>>>>

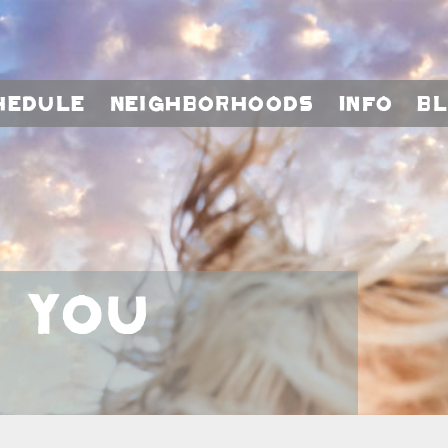
hedule
Neighborhoods
Info
B
, You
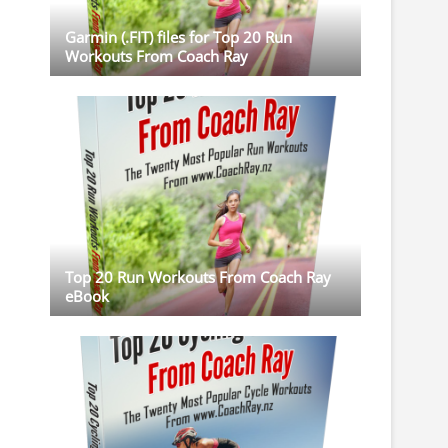
Garmin (.FIT) files for Top 20 Run
Workouts From Coach Ray
Top 20 Run Workouts From Coach Ray
eBook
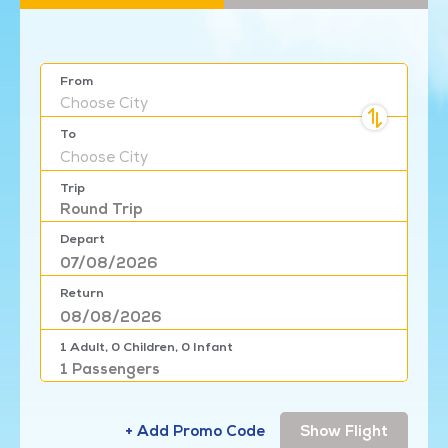
From
Choose
City
To
Choose
City
Trip
Round Trip
Depart
Return
1
Adult,
0
Children,
0
Infant
1
Passengers
+ Add Promo Code
Show Flight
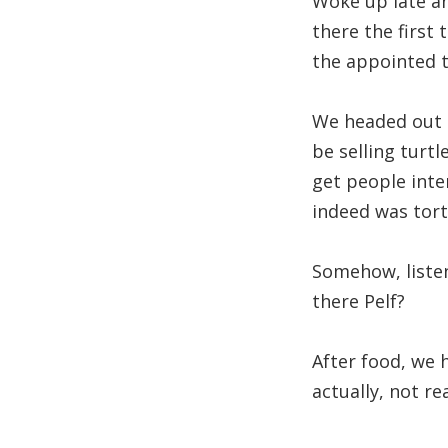
Woke up late an
there the first 
the appointed 
We headed out t
be selling turtl
get people inter
indeed was tort
Somehow, listen
there Pelf?
After food, we 
actually, not re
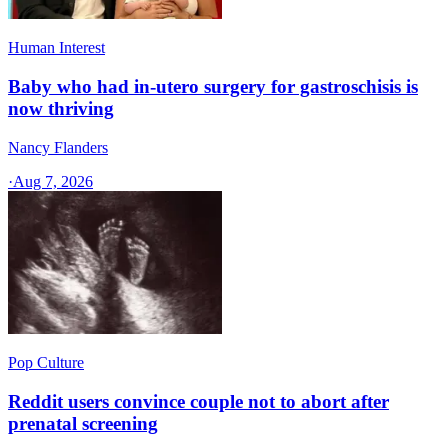
Human Interest
Baby who had in-utero surgery for gastroschisis is
now thriving
Nancy Flanders
·
Aug 7, 2026
Pop Culture
Reddit users convince couple not to abort after
prenatal screening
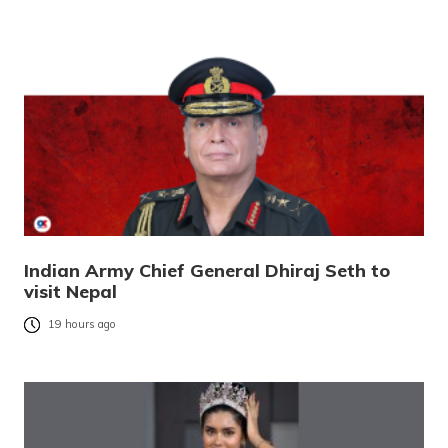
Indian Army Chief General Dhiraj Seth to
visit Nepal
19 hours ago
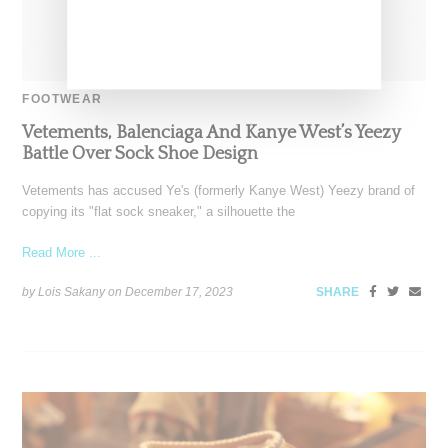
FOOTWEAR
Vetements, Balenciaga And Kanye West’s Yeezy
Battle Over Sock Shoe Design
Vetements has accused Ye's (formerly Kanye West) Yeezy brand of
copying its "flat sock sneaker," a silhouette the
Read More ...
by Lois Sakany on
December 17, 2023
SHARE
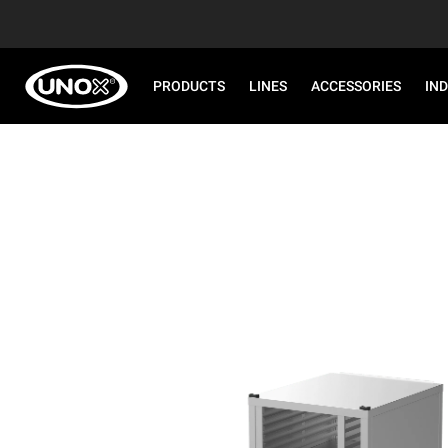
PRODUCTS
LINES
ACCESSORIES
IN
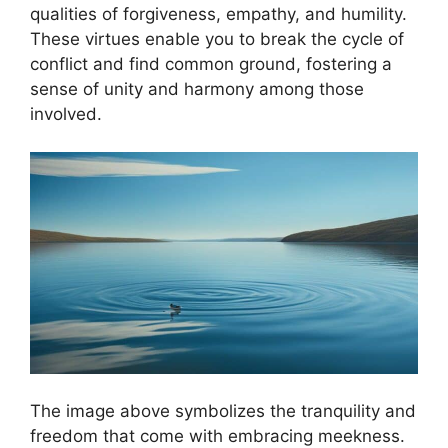
qualities of forgiveness, empathy, and humility.
These virtues enable you to break the cycle of
conflict and find common ground, fostering a
sense of unity and harmony among those
involved.
The image above symbolizes the tranquility and
freedom that come with embracing meekness.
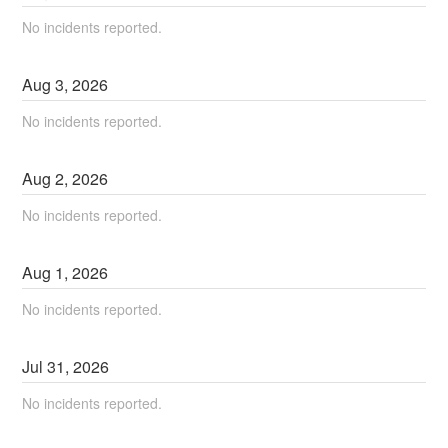
No incidents reported.
Aug
3
,
2026
No incidents reported.
Aug
2
,
2026
No incidents reported.
Aug
1
,
2026
No incidents reported.
Jul
31
,
2026
No incidents reported.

<<<<

PROBLEM DETAILS>
Would you print all of the entries exactly, omitting any image?

RESPONSE TO THE TASK>
hedule
Neighborhoods
Info
B
, You
Garmin (.FIT) files for Top 20 Run
Workouts From Coach Ray
Top 20 Run Workouts From Coach Ray
eBook
From
Choose
City
To
Choose
City
Trip
Round Trip
Depart
Return
1
Adult,
0
Children,
0
Infant
1
Passengers
+ Add Promo Code
Show Flight
Woke up late an
there the first 
the appointed 
We headed out t
be selling turtl
get people inter
indeed was tort
Somehow, listen
there Pelf?
After food, we 
actually, not re
Human Interest
Baby who had in-utero surgery for gastroschisis is
now thriving
Nancy Flanders
·
Aug 7, 2026
Pop Culture
Reddit users convince couple not to abort after
prenatal screening
Indian Army Chief General Dhiraj Seth to
visit Nepal
19 hours ago
FOOTWEAR
Vetements, Balenciaga And Kanye West’s Yeezy
Battle Over Sock Shoe Design
Vetements has accused Ye's (formerly Kanye West) Yeezy brand of
copying its "flat sock sneaker," a silhouette the
Read More ...
by Lois Sakany on
December 17, 2023
SHARE
PRODUCTS
LINES
ACCESSORIES
IN
qualities of forgiveness, empathy, and humility.
These virtues enable you to break the cycle of
conflict and find common ground, fostering a
sense of unity and harmony among those
involved.
The image above symbolizes the tranquility and
freedom that come with embracing meekness.
No incidents reported.
Aug
3
,
2026
No incidents reported.
Aug
2
,
2026
No incidents reported.
Aug
1
,
2026
No incidents reported.
Jul
31
,
2026
No incidents reported.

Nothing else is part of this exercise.